What is required: Please count how many lines below contain the word "shopping" and give nothing but that figure.

#### Exercise material

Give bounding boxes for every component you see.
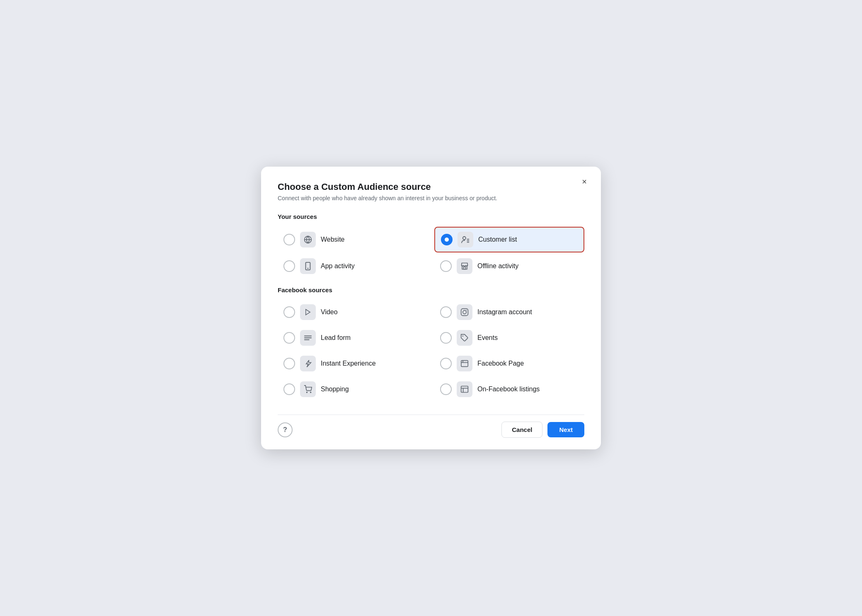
option-customer-list[interactable]: Customer list xyxy=(434,227,584,252)
svg-rect-17 xyxy=(461,361,468,367)
option-events[interactable]: Events xyxy=(434,326,584,350)
option-instant-experience[interactable]: Instant Experience xyxy=(278,352,428,376)
svg-rect-10 xyxy=(461,309,468,316)
svg-rect-22 xyxy=(461,386,468,393)
next-button[interactable]: Next xyxy=(547,422,584,437)
globe-icon xyxy=(300,232,316,247)
bolt-icon xyxy=(300,356,316,371)
close-button[interactable]: × xyxy=(578,175,591,188)
radio-website xyxy=(283,234,295,245)
radio-lead-form xyxy=(283,332,295,344)
option-website-label: Website xyxy=(321,236,345,243)
option-offline-activity[interactable]: Offline activity xyxy=(434,254,584,278)
svg-point-2 xyxy=(463,237,466,240)
instagram-icon xyxy=(457,304,472,320)
your-sources-grid: Website Customer list xyxy=(278,227,584,278)
dialog-subtitle: Connect with people who have already sho… xyxy=(278,195,584,201)
listings-icon xyxy=(457,381,472,397)
option-lead-form-label: Lead form xyxy=(321,334,351,342)
radio-instagram-account xyxy=(440,306,452,318)
option-facebook-page[interactable]: Facebook Page xyxy=(434,352,584,376)
facebook-sources-grid: Video Instagram account xyxy=(278,300,584,401)
option-video[interactable]: Video xyxy=(278,300,428,324)
dialog-title: Choose a Custom Audience source xyxy=(278,182,584,192)
option-customer-list-label: Customer list xyxy=(478,236,517,243)
facebook-sources-label: Facebook sources xyxy=(278,286,584,293)
svg-point-21 xyxy=(310,392,311,393)
option-events-label: Events xyxy=(477,334,498,342)
radio-offline-activity xyxy=(440,260,452,272)
option-shopping-label: Shopping xyxy=(321,386,349,393)
svg-point-11 xyxy=(463,310,466,314)
fb-page-icon xyxy=(457,356,472,371)
radio-instant-experience xyxy=(283,358,295,369)
option-app-activity[interactable]: App activity xyxy=(278,254,428,278)
store-icon xyxy=(457,258,472,274)
option-on-facebook-listings[interactable]: On-Facebook listings xyxy=(434,377,584,401)
option-instagram-account-label: Instagram account xyxy=(477,308,532,316)
lines-icon xyxy=(300,330,316,346)
option-video-label: Video xyxy=(321,308,338,316)
footer-actions: Cancel Next xyxy=(501,422,584,438)
option-facebook-page-label: Facebook Page xyxy=(477,360,524,367)
svg-rect-8 xyxy=(464,267,466,269)
svg-marker-9 xyxy=(306,309,310,315)
option-app-activity-label: App activity xyxy=(321,262,355,270)
svg-point-12 xyxy=(466,310,467,311)
dialog-footer: ? Cancel Next xyxy=(278,415,584,438)
radio-facebook-page xyxy=(440,358,452,369)
option-shopping[interactable]: Shopping xyxy=(278,377,428,401)
cancel-button[interactable]: Cancel xyxy=(501,422,542,438)
help-button[interactable]: ? xyxy=(278,422,293,437)
option-on-facebook-listings-label: On-Facebook listings xyxy=(477,386,540,393)
radio-events xyxy=(440,332,452,344)
option-lead-form[interactable]: Lead form xyxy=(278,326,428,350)
radio-on-facebook-listings xyxy=(440,383,452,395)
play-icon xyxy=(300,304,316,320)
option-offline-activity-label: Offline activity xyxy=(477,262,518,270)
option-instant-experience-label: Instant Experience xyxy=(321,360,376,367)
radio-video xyxy=(283,306,295,318)
mobile-icon xyxy=(300,258,316,274)
svg-point-20 xyxy=(307,392,308,393)
radio-shopping xyxy=(283,383,295,395)
tag-icon xyxy=(457,330,472,346)
option-website[interactable]: Website xyxy=(278,227,428,252)
your-sources-label: Your sources xyxy=(278,213,584,220)
radio-customer-list xyxy=(441,234,453,245)
option-instagram-account[interactable]: Instagram account xyxy=(434,300,584,324)
cart-icon xyxy=(300,381,316,397)
customer-list-icon xyxy=(458,232,473,247)
custom-audience-dialog: × Choose a Custom Audience source Connec… xyxy=(261,167,601,449)
radio-app-activity xyxy=(283,260,295,272)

########

Solution to the problem: 3